What would it mean to “ride like you’re invisible”? Obviously, if you were really invisible, you wouldn’t dare put yourself anywhere in the path of any motor vehicle coming from any direction, behind, in front, or from the side. The only way to do that is to stick to the side of the road (to avoid the overtakers you are assuming don’t see you), the farther away from traffic the better, or maybe the sidewalk if the road is really scary. Don’t venture any farther into any intersection than necessary, and if you do, stick to somewhere that looks protected, like a crosswalk. At least then if you do get hit, it will obviously be the motorist’s fault. You better be prepared to yield to any motor vehicle you do encounter at an intersection, so be sure to stop, look, and wait at every intersection you encounter.

Does this sound like familiar behavior?

The problem with this type of behavior is the high demand it places on the bicyclist’s powers of observation, sometimes in 360 degrees.

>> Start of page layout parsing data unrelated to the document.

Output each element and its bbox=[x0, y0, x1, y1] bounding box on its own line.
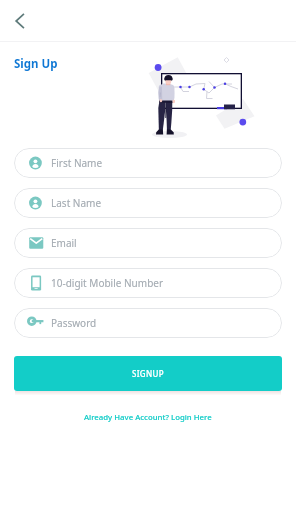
staticText: Last Name bbox=[51, 196, 102, 210]
staticText: Email bbox=[51, 236, 77, 250]
staticText: Password bbox=[51, 316, 97, 330]
button[interactable]: SIGNUP bbox=[14, 356, 282, 391]
staticText: SIGNUP bbox=[132, 368, 164, 379]
button[interactable]: Email bbox=[14, 228, 282, 258]
button[interactable]: Already Have Account? Login Here bbox=[78, 409, 218, 426]
staticText: Sign Up bbox=[14, 56, 58, 72]
button[interactable]: Password bbox=[14, 308, 282, 338]
staticText: First Name bbox=[51, 156, 103, 170]
button[interactable]: First Name bbox=[14, 148, 282, 178]
button[interactable]: Back bbox=[7, 8, 33, 34]
button[interactable]: Last Name bbox=[14, 188, 282, 218]
staticText: Already Have Account? Login Here bbox=[84, 412, 212, 423]
button[interactable]: 10-digit Mobile Number bbox=[14, 268, 282, 298]
staticText: 10-digit Mobile Number bbox=[51, 276, 164, 290]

It often asks this of the surrounding motorists as well. At intersections, you’re coming from a different place than motorists are already looking for other traffic, probably faster than a pedestrian, and maybe from a blind spot. (Don’t forget about blind spots!) The crash statistics show that the majority of bike/car collisions happen at intersections. So by riding this way, either you are placing yourself at greater intersection crash risk, or to avoid that, you need to go through them at approximately pedestrian speed. (And even at pedestrian speed, you are less maneuverable than a true pedestrian!)

What if there were a way of riding that minimized the need for constant 360 degree observation, allowing you to focus most of your attention forward, placed you where other drivers were already looking, and at intersection positions that minimized conflicting movement?

You’re in luck! That’s exactly what the rules of the road were developed to do!

But wait. That involves riding in the road. How can you do that if you’re invisible?

The Solution

Well, the bottom line is you can’t. And that’s the problem with the “ride like you’re invisible” advice. If you are really assuming you are invisible, and ride like it doesn’t matter, you can’t really follow the rules of the road at the same time. And frankly, if you’re not taking any measures to make yourself visible, for example if you are not using lights at night, it certainly can be dangerous to try to ride with traffic. What’s the answer?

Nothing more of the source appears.